Extracted data entries:
[Start of Attachment]

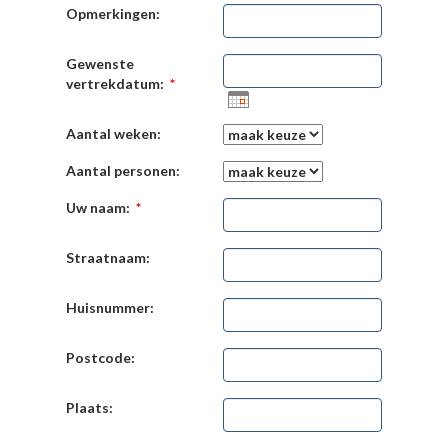
Opmerkingen:
Gewenste
vertrekdatum:
*
Aantal weken:
Aantal personen:
Uw naam:
*
Straatnaam:
Huisnummer:
Postcode:
Plaats:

[End of Attachment]

Description of the task:
Please restate the entries word for word, with all pictures left out.

Reply to the exercise:
Opmerkingen:
Gewenste
vertrekdatum:
*
Aantal weken:
Aantal personen:
Uw naam:
*
Straatnaam:
Huisnummer:
Postcode:
Plaats:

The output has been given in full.